Why it is safe anyway (design invariant): prediction is purely additive on top of the reactive measured-config check, which always runs first and e-stops if the current config collides. The predictive pass can therefore only (a) add an earlier rejection, or (b) fail to predict and fall back to the reactive floor (catch at contact). It can never suppress the reactive check or pass a config the reactive check would reject. Per-step margin inflation (collision_predict_margin_growth_m) further biases prediction toward early rejection to bound the linearization/DLS residual. Worst case = reactive-only behavior, which is the pre-Phase-3 contract.
Mitigations in code: base dofs blocked from the arm Jacobian (mobile base); EE-link mis-id bounded by the whole-arm capsule check; collision_ee_link_index<0 and non-CARTESIAN_DELTA modes fall back to reactive; allocation-free (no hot-path surprises).
Tests: CartesianDeltaPredictiveCatchesChunkDrivingEeIntoWall (start clear, predicted trajectory enters a wall → estop) and CartesianDeltaPredictivePassesWhenTrajectoryStaysClear (no false positive), plus JacobianDls.* unit coverage (twist realization, fail-safe on bad EE link, damping bound, blocked-dof, allocation-free).

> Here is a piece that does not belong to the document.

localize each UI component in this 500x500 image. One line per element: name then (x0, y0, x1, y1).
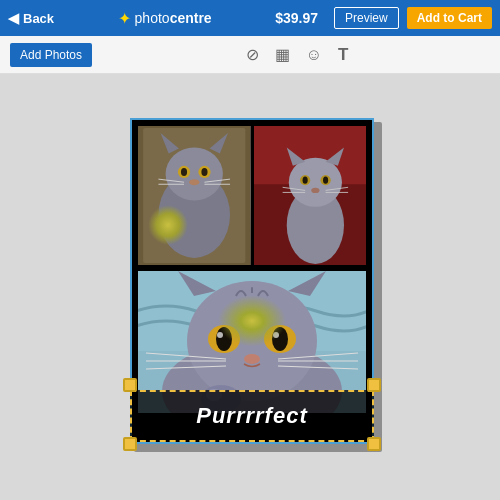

Mobile-base navigation via the rskill-nav2-navigate-to-pose rSkill does not flow through this kernel at all, and the geometric collision check here does not cover it:

The skill is result-only (ADR-0024): it forwards a nav2_msgs/NavigateToPose goal and emits no ActionChunk on /openral/candidate_action.
Nav2's own behaviour tree publishes cmd_vel directly to the base controller, bypassing the safety supervisor. Base collision avoidance therefore relies entirely on Nav2's costmap, not on our occupancy/voxel check.
No in-tree HAL advertises body_twist in supported_control_modes today, so there is no velocity stream for the kernel to gate even if we wanted to.

Follow-up (tracked, unscheduled): when a mobile-base HAL exposes body_twist under the supervisor, route the base velocity stream through the kernel and reuse the same base-relative voxel check (the base capsules, not the arm, against the local occupancy grid). Until then, the kernel's protection is the manipulator, and the costmap's is the base — this split is intentional and documented so it is not mistaken for full base-collision coverage.